When the Supreme Court handed down its decision in Montgomery v. Caribe Transport II, the freight and logistics industry took note for the obvious reason: broker liability. But the downstream implications for driver safety — and for how companies throughout the supply chain think about driver vetting — deserve far more attention than they’ve received.
The ruling doubled down on the reality behind driver vetting: knowing who is operating a vehicle matters just as much as knowing who owns it.
The gap between carrier vetting and driver vetting
For decades, the freight industry has built its safety infrastructure around the carrier. FMCSA ratings, insurance certificates, and safety scores are all oriented toward the company, not the individual behind the wheel. This made sense when criminal networks lacked the sophistication to exploit that gap, but it makes considerably less sense now.

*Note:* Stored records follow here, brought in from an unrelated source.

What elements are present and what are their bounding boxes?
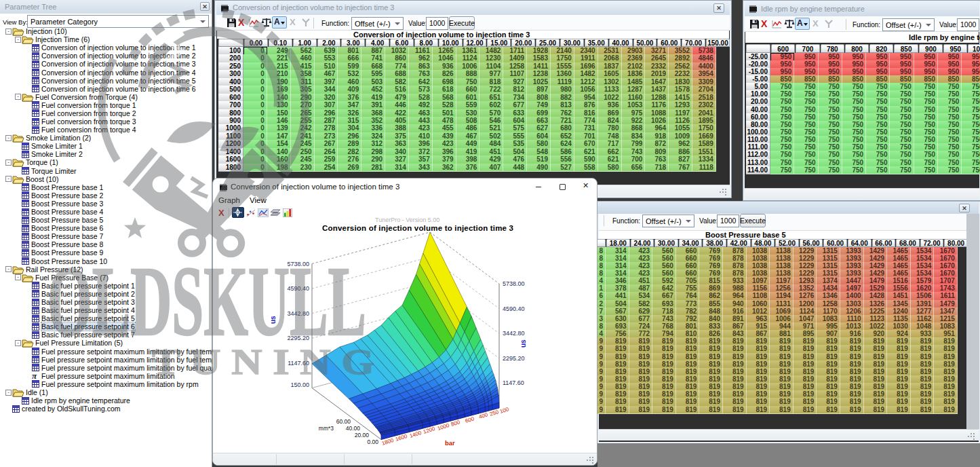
svg-text:3442.80: 3442.80 — [503, 330, 525, 337]
svg-text:mm*3: mm*3 — [319, 425, 334, 432]
svg-text:us: us — [269, 316, 277, 324]
svg-text:4590.40: 4590.40 — [503, 305, 525, 312]
svg-text:100: 100 — [499, 406, 510, 415]
svg-text:3442.80: 3442.80 — [287, 310, 309, 317]
svg-text:5738.00: 5738.00 — [287, 261, 309, 267]
svg-text:us: us — [520, 339, 527, 348]
svg-text:bar: bar — [445, 439, 455, 447]
svg-text:20.00: 20.00 — [355, 432, 370, 438]
svg-text:1147.60: 1147.60 — [288, 360, 309, 367]
svg-text:150.00: 150.00 — [290, 381, 309, 388]
svg-text:60.00: 60.00 — [336, 418, 351, 425]
svg-text:40.00: 40.00 — [346, 425, 361, 432]
svg-text:1147.60: 1147.60 — [503, 379, 524, 386]
svg-text:2295.20: 2295.20 — [287, 335, 309, 341]
svg-text:5738.00: 5738.00 — [503, 280, 525, 287]
svg-text:0.00: 0.00 — [367, 438, 378, 445]
svg-text:2295.20: 2295.20 — [503, 355, 525, 362]
svg-text:4590.40: 4590.40 — [287, 285, 309, 292]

Cargo theft has evolved. What was once largely opportunistic — a trailer left unattended, a lock cut in a parking lot — has become a coordinated, intelligence-driven enterprise. While straight theft remains the most common approach, criminal operatives aren’t just working around vetted carriers. In some cases, they are inside them, obtaining legitimate employment as drivers precisely because the vetting infrastructure stops at the company level.
Pickup remains the biggest point of vulnerability in the supply chain. The issue goes beyond carrier vetting because a real driver can show up to collect a load and still represent the wrong carrier — whether by mistake, impersonation, or in the case of purchased Motor Carrier numbers, by having effectively become that carrier on paper.

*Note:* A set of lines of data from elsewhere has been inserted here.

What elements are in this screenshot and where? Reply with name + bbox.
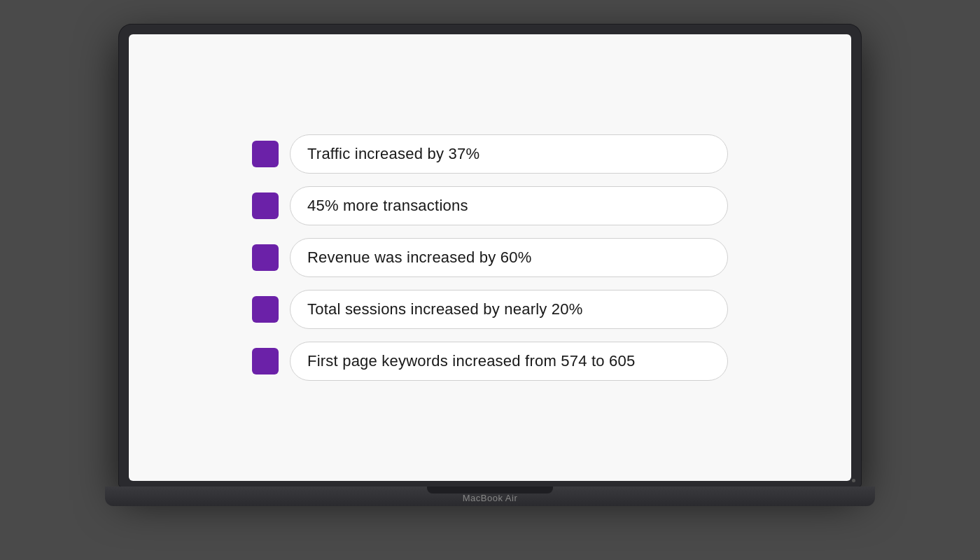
laptop-screen: Traffic increased by 37%45% more transac…	[119, 24, 861, 486]
laptop-base: MacBook Air	[105, 486, 875, 506]
item-pill-item-2: 45% more transactions	[290, 186, 728, 225]
item-pill-item-5: First page keywords increased from 574 t…	[290, 342, 728, 381]
laptop-notch	[427, 486, 553, 493]
bullet-square-icon	[252, 348, 279, 374]
item-pill-item-3: Revenue was increased by 60%	[290, 238, 728, 277]
list-item: Traffic increased by 37%	[252, 134, 728, 174]
list-item: Revenue was increased by 60%	[252, 238, 728, 277]
bullet-square-icon	[252, 244, 279, 271]
item-pill-item-1: Traffic increased by 37%	[290, 134, 728, 174]
bullet-square-icon	[252, 192, 279, 219]
screen-indicator-dot	[852, 479, 855, 482]
content-list: Traffic increased by 37%45% more transac…	[252, 134, 728, 381]
laptop-brand-label: MacBook Air	[463, 493, 517, 503]
bullet-square-icon	[252, 141, 279, 167]
item-pill-item-4: Total sessions increased by nearly 20%	[290, 290, 728, 329]
bullet-square-icon	[252, 296, 279, 323]
screen-content: Traffic increased by 37%45% more transac…	[129, 34, 851, 481]
laptop-wrapper: Traffic increased by 37%45% more transac…	[105, 24, 875, 536]
list-item: First page keywords increased from 574 t…	[252, 342, 728, 381]
list-item: Total sessions increased by nearly 20%	[252, 290, 728, 329]
list-item: 45% more transactions	[252, 186, 728, 225]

Montgomery v. Caribe doesn’t eliminate this vulnerability, but it creates accountability for ignoring it.
What the ruling changes
The court’s decision reinforces that parties in the freight chain can bear meaningful liability when due diligence falls short and causes harm. The focus in the immediate aftermath was on broker exposure, but the same logic applies up and down the chain.

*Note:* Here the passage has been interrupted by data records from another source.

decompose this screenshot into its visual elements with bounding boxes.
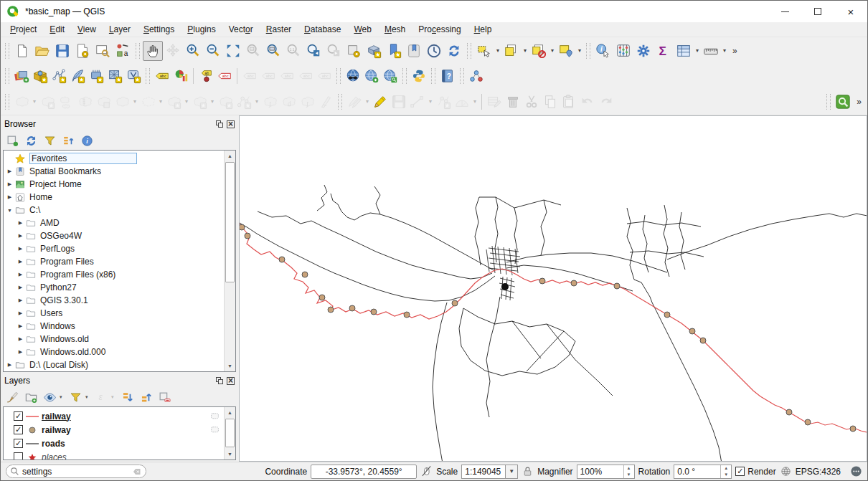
expander-icon[interactable]: ▶ (16, 272, 25, 277)
current-edits-dropdown-icon[interactable]: ▾ (31, 98, 38, 105)
manage-map-themes-button[interactable] (41, 389, 58, 406)
current-edits-button[interactable] (12, 92, 31, 111)
browser-item-c[interactable]: ▼C:\ (4, 204, 223, 216)
expander-icon[interactable]: ▶ (16, 323, 25, 329)
select-features-button[interactable] (474, 41, 494, 61)
filter-browser-button[interactable] (41, 132, 58, 149)
menu-vector[interactable]: Vector (222, 22, 260, 37)
delete-selected-button[interactable] (504, 92, 522, 111)
close-button[interactable]: × (834, 1, 867, 22)
new-geopackage-layer-button[interactable] (31, 67, 49, 85)
memory-layer-indicator-icon[interactable] (209, 425, 221, 434)
advanced-digitizing-button[interactable] (453, 92, 471, 111)
curve-tool-1-button[interactable]: ∫ (260, 92, 279, 111)
undo-button[interactable] (578, 92, 597, 111)
modify-attributes-button[interactable] (485, 92, 504, 111)
add-web-service-layer-button[interactable] (362, 67, 381, 85)
browser-item-program-files-x86[interactable]: ▶Program Files (x86) (4, 268, 223, 281)
processing-toolbox-button[interactable] (633, 41, 654, 61)
zoom-last-button[interactable] (303, 41, 324, 61)
messages-bubble-icon[interactable] (850, 465, 862, 477)
show-layout-manager-button[interactable] (93, 41, 113, 61)
expand-all-button[interactable] (118, 389, 136, 406)
open-data-source-manager-button[interactable] (12, 67, 31, 85)
zoom-in-button[interactable] (183, 41, 203, 61)
locator-search-button[interactable] (834, 92, 852, 111)
layer-row-places-marker-red[interactable]: places (4, 450, 223, 459)
add-group-button[interactable] (22, 389, 39, 406)
browser-item-windows[interactable]: ▶Windows (4, 320, 223, 333)
vertex-marker-settings-button[interactable] (235, 92, 253, 111)
new-project-button[interactable] (12, 41, 32, 61)
delete-ring-button[interactable] (216, 92, 235, 111)
browser-item-perflogs[interactable]: ▶PerfLogs (4, 242, 223, 255)
layer-visibility-checkbox[interactable]: ✓ (14, 425, 23, 434)
paste-features-button[interactable] (560, 92, 578, 111)
browser-item-home[interactable]: ▶Home (4, 191, 223, 204)
filter-by-expression-button[interactable]: ε (93, 389, 110, 406)
save-layer-edits-button[interactable] (390, 92, 408, 111)
menu-help[interactable]: Help (468, 22, 499, 37)
zoom-full-button[interactable] (223, 41, 243, 61)
multi-edit-dropdown-icon[interactable]: ▾ (364, 98, 371, 105)
redo-button[interactable] (597, 92, 615, 111)
scroll-down-arrow-icon[interactable]: ▼ (225, 449, 235, 459)
new-map-view-button[interactable] (344, 41, 364, 61)
toggle-extents-mouse-icon[interactable] (420, 465, 433, 477)
browser-item-project-home[interactable]: ▶Project Home (4, 178, 223, 191)
layers-float-button[interactable] (216, 377, 223, 384)
browser-item-qgis-3-30-1[interactable]: ▶QGIS 3.30.1 (4, 294, 223, 307)
spin-up-icon[interactable]: ▲ (624, 465, 634, 472)
merge-features-button[interactable] (75, 92, 94, 111)
browser-close-button[interactable]: × (227, 120, 235, 128)
open-layer-styling-button[interactable] (4, 389, 21, 406)
new-temporary-scratch-layer-button[interactable] (87, 67, 105, 85)
offset-curve-button[interactable] (113, 92, 131, 111)
coordinate-input[interactable]: -33.9573°, 20.4559° (311, 465, 417, 479)
copy-features-button[interactable] (541, 92, 560, 111)
layer-visibility-checkbox[interactable]: ✓ (14, 439, 23, 448)
filter-by-expression-dropdown-icon[interactable]: ▾ (111, 394, 117, 400)
menu-database[interactable]: Database (298, 22, 347, 37)
select-by-location-dropdown-icon[interactable]: ▾ (576, 47, 583, 54)
fill-ring-button[interactable] (190, 92, 209, 111)
expander-icon[interactable]: ▶ (5, 194, 14, 200)
pin-labels-button[interactable]: ab (197, 67, 215, 85)
browser-item-windows-old[interactable]: ▶Windows.old (4, 333, 223, 346)
scale-combobox[interactable]: 1:149045 ▼ (461, 465, 518, 479)
measure-line-button[interactable] (701, 41, 721, 61)
expander-icon[interactable]: ▶ (16, 297, 25, 303)
advanced-digitizing-dropdown-icon[interactable]: ▾ (471, 98, 478, 105)
simplify-feature-button[interactable] (138, 92, 157, 111)
new-mesh-layer-button[interactable] (105, 67, 124, 85)
expander-icon[interactable]: ▶ (16, 220, 25, 226)
zoom-out-button[interactable] (203, 41, 223, 61)
deselect-features-dropdown-icon[interactable]: ▾ (549, 47, 556, 54)
manage-map-themes-dropdown-icon[interactable]: ▾ (60, 394, 65, 400)
collapse-all-browser-button[interactable] (60, 132, 77, 149)
layer-visibility-checkbox[interactable] (14, 452, 23, 459)
help-contents-button[interactable]: ? (438, 67, 457, 85)
menu-layer[interactable]: Layer (103, 22, 137, 37)
select-features-by-value-dropdown-icon[interactable]: ▾ (522, 47, 529, 54)
scroll-up-arrow-icon[interactable]: ▲ (225, 151, 235, 161)
simplify-feature-dropdown-icon[interactable]: ▾ (157, 98, 164, 105)
expander-icon[interactable]: ▶ (5, 168, 14, 174)
new-3d-map-view-button[interactable] (364, 41, 384, 61)
lock-scale-icon[interactable] (522, 465, 534, 477)
crs-globe-icon[interactable] (780, 465, 792, 477)
add-selected-layers-button[interactable] (4, 132, 21, 149)
layer-diagram-options-button[interactable] (171, 67, 190, 85)
menu-view[interactable]: View (71, 22, 103, 37)
vertex-tool-button[interactable] (434, 92, 453, 111)
clear-search-icon[interactable] (132, 467, 142, 476)
scale-dropdown-icon[interactable]: ▼ (506, 465, 518, 479)
pin-unpin-labels-button[interactable]: abc (240, 67, 259, 85)
menu-edit[interactable]: Edit (43, 22, 71, 37)
filter-legend-button[interactable] (67, 389, 84, 406)
select-features-dropdown-icon[interactable]: ▾ (494, 47, 501, 54)
toolbar-overflow-button[interactable]: » (852, 97, 866, 107)
expander-icon[interactable]: ▶ (16, 310, 25, 316)
layer-labeling-options-button[interactable]: abc (153, 67, 171, 85)
menu-settings[interactable]: Settings (137, 22, 181, 37)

Shippers who assign high-value loads. Third-party logistics providers who select carriers. Risk managers who sign off on security protocols. If the standard of “we checked the carrier” is no longer sufficient to insulate a broker from liability, it is worth asking whether it remains sufficient for any party making a decision about who moves a shipment.
At this point, driver safety is more than a DOT compliance category. It is a risk management imperative with legal, financial, and operational consequences that the ruling has made considerably harder to ignore.
What due diligence actually looks like now
The conversation in the industry has shifted from whether driver-level vetting matters to how to operationalize it at scale. That shift is overdue.
Effective driver-level due diligence goes beyond a background check at the point of hire. It includes verification of identity, driving history, and credentials at the time a load is tendered — not just when a driver joins a carrier’s roster. The window between initial hiring and actual dispatch is where exposure lives.
This isn’t about creating an adversarial relationship with drivers. The overwhelming majority of commercial drivers are professionals who take safety seriously and have nothing to hide. The point is to close the specific, documented gap that organized crime has learned to exploit — the assumption that a legitimate carrier automatically means a legitimate driver on any given load.
The industry has the tools — the question is adoption
The technology and processes to close this gap exist. What has lagged is the sense of urgency to deploy them systematically. Montgomery v. Caribe may have just supplied it.
For supply chain safety and security professionals, the takeaway is straightforward: the ruling is a signal, not a ceiling. Companies that treat driver-level vetting as a future priority rather than a current practice are accepting risk that the courts — and increasingly, their customers — may not allow them to defer much longer.
Driver safety has always been a human imperative. It is now, unmistakably, a legal one.